Tam encouraged Canadians to weigh both their personal risk and the level of spread of COVID-19 in their community. But if more than six months have passed since your last infection or vaccination, you might want to roll up your sleeves for another shot before the cold sets in, she said.

“If you’ve waited too long, the wave might start,” she said. “So you don’t get as much benefit from it.”

And after?

A key challenge in controlling COVID-19 is that the evolution of the virus has far exceeded the time it takes to develop, test, manufacture, review and deploy a vaccine capable of countering the latest mutation.
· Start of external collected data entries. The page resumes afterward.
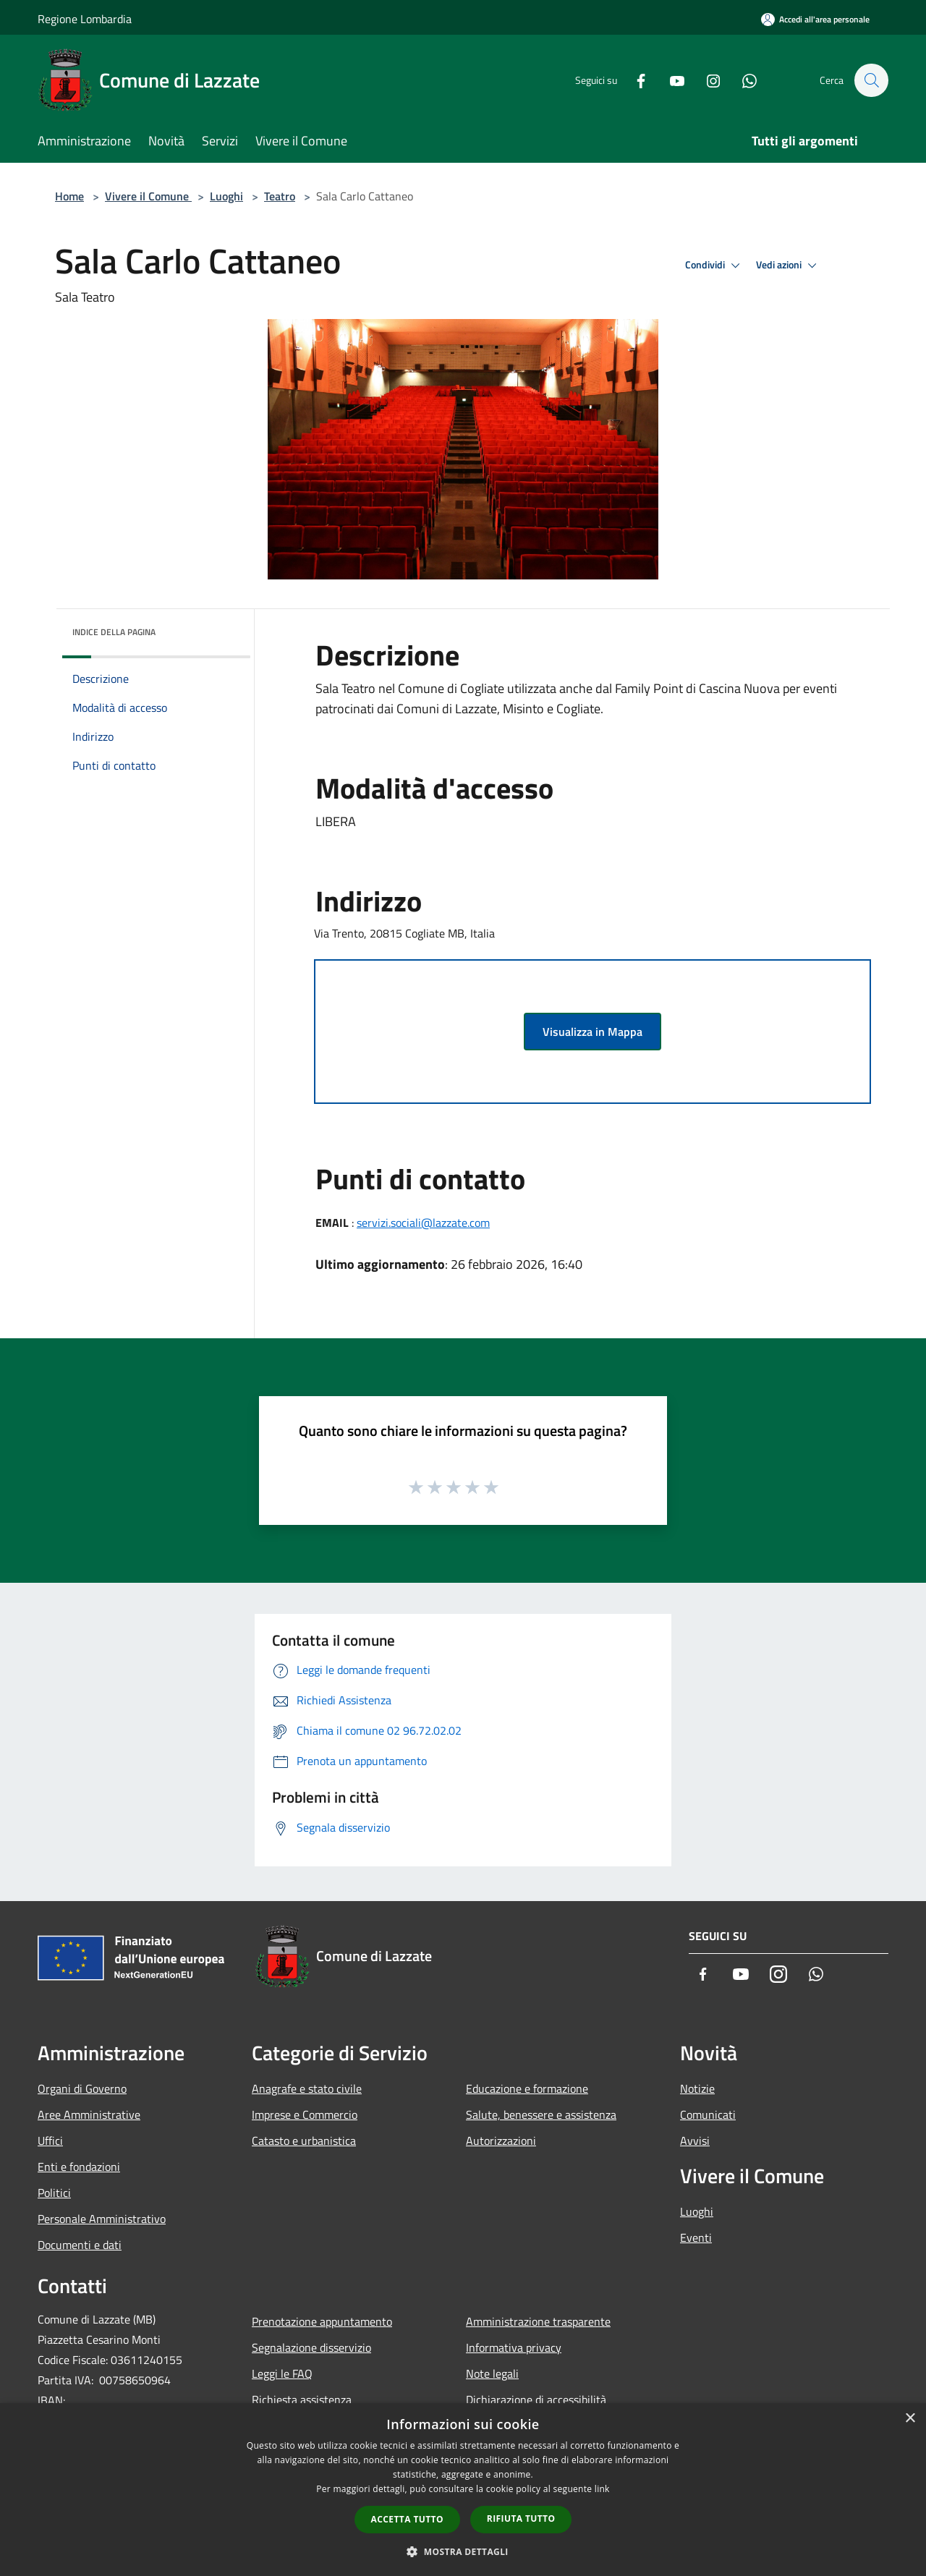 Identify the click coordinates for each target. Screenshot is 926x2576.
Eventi (696, 2237)
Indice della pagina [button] (114, 632)
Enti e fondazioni (79, 2166)
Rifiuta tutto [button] (521, 2518)
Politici (54, 2192)
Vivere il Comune (148, 196)
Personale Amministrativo (102, 2218)
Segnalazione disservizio (311, 2347)
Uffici (50, 2140)
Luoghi (226, 196)
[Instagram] (706, 80)
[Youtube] (669, 80)
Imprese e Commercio (304, 2114)
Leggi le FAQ (282, 2373)
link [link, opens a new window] (602, 2489)
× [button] (909, 2418)
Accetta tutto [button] (407, 2519)
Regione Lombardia (85, 18)
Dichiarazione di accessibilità (536, 2399)
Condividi (714, 265)
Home (69, 196)
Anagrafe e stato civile (307, 2088)
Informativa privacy (513, 2347)
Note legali (492, 2373)
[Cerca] (871, 80)
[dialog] (463, 2489)
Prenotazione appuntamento (322, 2321)
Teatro (279, 196)
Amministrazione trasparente (538, 2321)
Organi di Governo (82, 2088)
“By the time the wave hits – two to three months – it’s barely enough to scratch the surface of getting a new vaccine,” he said. “There’s this catch-up game that happens all the time.”

He hopes the inaugural rollout of bivalent vaccines could provide “proof of concept” that will speed up this process for future iterations of the vaccine, the same way the flu vaccine is modified each fall to target variants that are circulating.

“There’s nothing wrong with it being a flu season-like pattern, where people are just being updated for a while,” he said.

Although we cannot expect perfect protection against disease, we can have the tools to prevent serious illness in the most vulnerable.

“We are lucky to have this technology.”